## Work item
Output the data unchanged and complete, minus the images.

## Given records
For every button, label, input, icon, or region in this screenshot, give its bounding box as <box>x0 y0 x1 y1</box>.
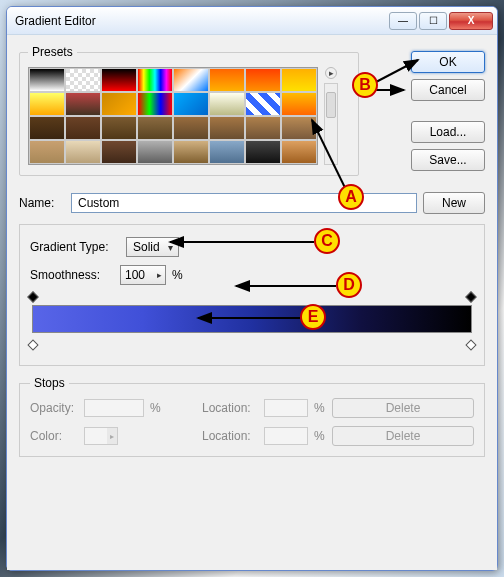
preset-swatch[interactable] <box>29 140 65 164</box>
location-label: Location: <box>202 429 258 443</box>
preset-swatch[interactable] <box>281 140 317 164</box>
preset-swatch[interactable] <box>29 92 65 116</box>
preset-scrollbar[interactable] <box>324 83 338 165</box>
gradient-bar[interactable] <box>32 305 472 333</box>
preset-swatch[interactable] <box>65 116 101 140</box>
maximize-button[interactable]: ☐ <box>419 12 447 30</box>
window-buttons: — ☐ X <box>387 12 493 30</box>
preset-swatch[interactable] <box>101 140 137 164</box>
preset-swatch[interactable] <box>209 116 245 140</box>
preset-swatch[interactable] <box>281 116 317 140</box>
save-button[interactable]: Save... <box>411 149 485 171</box>
stops-legend: Stops <box>30 376 69 390</box>
preset-swatch[interactable] <box>281 68 317 92</box>
gradient-type-select[interactable]: Solid <box>126 237 179 257</box>
preset-swatch[interactable] <box>137 68 173 92</box>
opacity-input <box>84 399 144 417</box>
pct-sign: % <box>314 429 326 443</box>
gradient-type-fieldset: Gradient Type: Solid Smoothness: 100 % <box>19 224 485 366</box>
load-button[interactable]: Load... <box>411 121 485 143</box>
smoothness-input[interactable]: 100 <box>120 265 166 285</box>
preset-swatch[interactable] <box>65 92 101 116</box>
name-row: Name: New <box>19 192 485 214</box>
preset-swatch[interactable] <box>173 116 209 140</box>
preset-swatch[interactable] <box>29 116 65 140</box>
name-label: Name: <box>19 196 65 210</box>
preset-swatch[interactable] <box>245 116 281 140</box>
preset-swatch[interactable] <box>137 140 173 164</box>
location-label: Location: <box>202 401 258 415</box>
color-label: Color: <box>30 429 78 443</box>
preset-swatch[interactable] <box>137 92 173 116</box>
preset-swatch[interactable] <box>281 92 317 116</box>
presets-legend: Presets <box>28 45 77 59</box>
color-chip: ▸ <box>84 427 118 445</box>
preset-swatch[interactable] <box>101 92 137 116</box>
preset-swatch[interactable] <box>29 68 65 92</box>
preset-swatch[interactable] <box>173 68 209 92</box>
preset-swatch[interactable] <box>173 92 209 116</box>
preset-swatch[interactable] <box>101 116 137 140</box>
opacity-label: Opacity: <box>30 401 78 415</box>
pct-sign: % <box>172 268 183 282</box>
close-button[interactable]: X <box>449 12 493 30</box>
presets-fieldset: Presets ▸ <box>19 45 359 176</box>
preset-swatch[interactable] <box>245 140 281 164</box>
gradient-type-label: Gradient Type: <box>30 240 120 254</box>
stops-fieldset: Stops Opacity: % Location: % Delete Colo… <box>19 376 485 457</box>
preset-swatch[interactable] <box>245 68 281 92</box>
opacity-stops-track[interactable] <box>32 293 472 303</box>
titlebar[interactable]: Gradient Editor — ☐ X <box>7 7 497 35</box>
gradient-type-value: Solid <box>133 240 160 254</box>
preset-swatch[interactable] <box>65 140 101 164</box>
preset-swatch[interactable] <box>209 68 245 92</box>
color-stops-track[interactable] <box>32 341 472 351</box>
preset-flyout-icon[interactable]: ▸ <box>325 67 337 79</box>
cancel-button[interactable]: Cancel <box>411 79 485 101</box>
delete-opacity-stop-button: Delete <box>332 398 474 418</box>
minimize-button[interactable]: — <box>389 12 417 30</box>
pct-sign: % <box>314 401 326 415</box>
new-button[interactable]: New <box>423 192 485 214</box>
color-location-input <box>264 427 308 445</box>
smoothness-label: Smoothness: <box>30 268 114 282</box>
client-area: OK Cancel Load... Save... Presets ▸ Name… <box>7 35 497 570</box>
preset-swatch[interactable] <box>245 92 281 116</box>
delete-color-stop-button: Delete <box>332 426 474 446</box>
preset-swatch[interactable] <box>101 68 137 92</box>
preset-swatch[interactable] <box>137 116 173 140</box>
side-button-column: OK Cancel Load... Save... <box>411 51 485 171</box>
smoothness-value: 100 <box>125 268 145 282</box>
window-title: Gradient Editor <box>15 14 387 28</box>
gradient-bar-area <box>32 293 472 351</box>
name-input[interactable] <box>71 193 417 213</box>
preset-swatch[interactable] <box>209 92 245 116</box>
preset-swatch[interactable] <box>173 140 209 164</box>
preset-swatch[interactable] <box>65 68 101 92</box>
opacity-location-input <box>264 399 308 417</box>
ok-button[interactable]: OK <box>411 51 485 73</box>
gradient-editor-window: Gradient Editor — ☐ X OK Cancel Load... … <box>6 6 498 571</box>
preset-swatches-grid[interactable] <box>28 67 318 165</box>
preset-swatch[interactable] <box>209 140 245 164</box>
pct-sign: % <box>150 401 162 415</box>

## Response to the task
For every button, label, input, icon, or region in this screenshot, give its bounding box as <box>x0 y0 x1 y1</box>.
preset-swatch[interactable] <box>29 140 65 164</box>
location-label: Location: <box>202 429 258 443</box>
preset-swatch[interactable] <box>281 140 317 164</box>
preset-swatch[interactable] <box>29 92 65 116</box>
preset-scrollbar[interactable] <box>324 83 338 165</box>
gradient-bar[interactable] <box>32 305 472 333</box>
preset-swatch[interactable] <box>65 116 101 140</box>
maximize-button[interactable]: ☐ <box>419 12 447 30</box>
window-buttons: — ☐ X <box>387 12 493 30</box>
preset-swatch[interactable] <box>101 140 137 164</box>
preset-swatch[interactable] <box>209 116 245 140</box>
preset-swatch[interactable] <box>281 116 317 140</box>
save-button[interactable]: Save... <box>411 149 485 171</box>
stops-legend: Stops <box>30 376 69 390</box>
preset-swatch[interactable] <box>281 68 317 92</box>
gradient-type-select[interactable]: Solid <box>126 237 179 257</box>
preset-swatch[interactable] <box>137 68 173 92</box>
opacity-input <box>84 399 144 417</box>
pct-sign: % <box>314 429 326 443</box>
gradient-type-fieldset: Gradient Type: Solid Smoothness: 100 % <box>19 224 485 366</box>
load-button[interactable]: Load... <box>411 121 485 143</box>
smoothness-input[interactable]: 100 <box>120 265 166 285</box>
preset-swatch[interactable] <box>65 92 101 116</box>
name-row: Name: New <box>19 192 485 214</box>
preset-swatch[interactable] <box>173 116 209 140</box>
preset-swatch[interactable] <box>29 116 65 140</box>
name-label: Name: <box>19 196 65 210</box>
preset-swatch[interactable] <box>245 116 281 140</box>
preset-swatch[interactable] <box>137 140 173 164</box>
location-label: Location: <box>202 401 258 415</box>
color-label: Color: <box>30 429 78 443</box>
preset-swatch[interactable] <box>137 92 173 116</box>
preset-swatch[interactable] <box>281 92 317 116</box>
presets-legend: Presets <box>28 45 77 59</box>
color-chip: ▸ <box>84 427 118 445</box>
preset-swatch[interactable] <box>101 92 137 116</box>
preset-swatch[interactable] <box>29 68 65 92</box>
preset-swatch[interactable] <box>173 68 209 92</box>
preset-swatch[interactable] <box>173 92 209 116</box>
preset-swatch[interactable] <box>101 116 137 140</box>
opacity-label: Opacity: <box>30 401 78 415</box>
pct-sign: % <box>172 268 183 282</box>
close-button[interactable]: X <box>449 12 493 30</box>
presets-fieldset: Presets ▸ <box>19 45 359 176</box>
preset-swatch[interactable] <box>245 140 281 164</box>
gradient-type-label: Gradient Type: <box>30 240 120 254</box>
stops-fieldset: Stops Opacity: % Location: % Delete Colo… <box>19 376 485 457</box>
preset-swatch[interactable] <box>245 68 281 92</box>
opacity-stops-track[interactable] <box>32 293 472 303</box>
titlebar[interactable]: Gradient Editor — ☐ X <box>7 7 497 35</box>
gradient-type-value: Solid <box>133 240 160 254</box>
preset-swatch[interactable] <box>65 140 101 164</box>
preset-swatch[interactable] <box>209 68 245 92</box>
color-stops-track[interactable] <box>32 341 472 351</box>
preset-flyout-icon[interactable]: ▸ <box>325 67 337 79</box>
cancel-button[interactable]: Cancel <box>411 79 485 101</box>
delete-opacity-stop-button: Delete <box>332 398 474 418</box>
minimize-button[interactable]: — <box>389 12 417 30</box>
pct-sign: % <box>314 401 326 415</box>
new-button[interactable]: New <box>423 192 485 214</box>
color-location-input <box>264 427 308 445</box>
smoothness-label: Smoothness: <box>30 268 114 282</box>
client-area: OK Cancel Load... Save... Presets ▸ Name… <box>7 35 497 570</box>
preset-swatch[interactable] <box>245 92 281 116</box>
delete-color-stop-button: Delete <box>332 426 474 446</box>
preset-swatch[interactable] <box>101 68 137 92</box>
preset-swatch[interactable] <box>137 116 173 140</box>
side-button-column: OK Cancel Load... Save... <box>411 51 485 171</box>
smoothness-value: 100 <box>125 268 145 282</box>
window-title: Gradient Editor <box>15 14 387 28</box>
gradient-bar-area <box>32 293 472 351</box>
name-input[interactable] <box>71 193 417 213</box>
preset-swatch[interactable] <box>209 92 245 116</box>
preset-swatch[interactable] <box>173 140 209 164</box>
preset-swatch[interactable] <box>65 68 101 92</box>
opacity-location-input <box>264 399 308 417</box>
ok-button[interactable]: OK <box>411 51 485 73</box>
gradient-editor-window: Gradient Editor — ☐ X OK Cancel Load... … <box>6 6 498 571</box>
preset-swatches-grid[interactable] <box>28 67 318 165</box>
preset-swatch[interactable] <box>209 140 245 164</box>
pct-sign: % <box>150 401 162 415</box>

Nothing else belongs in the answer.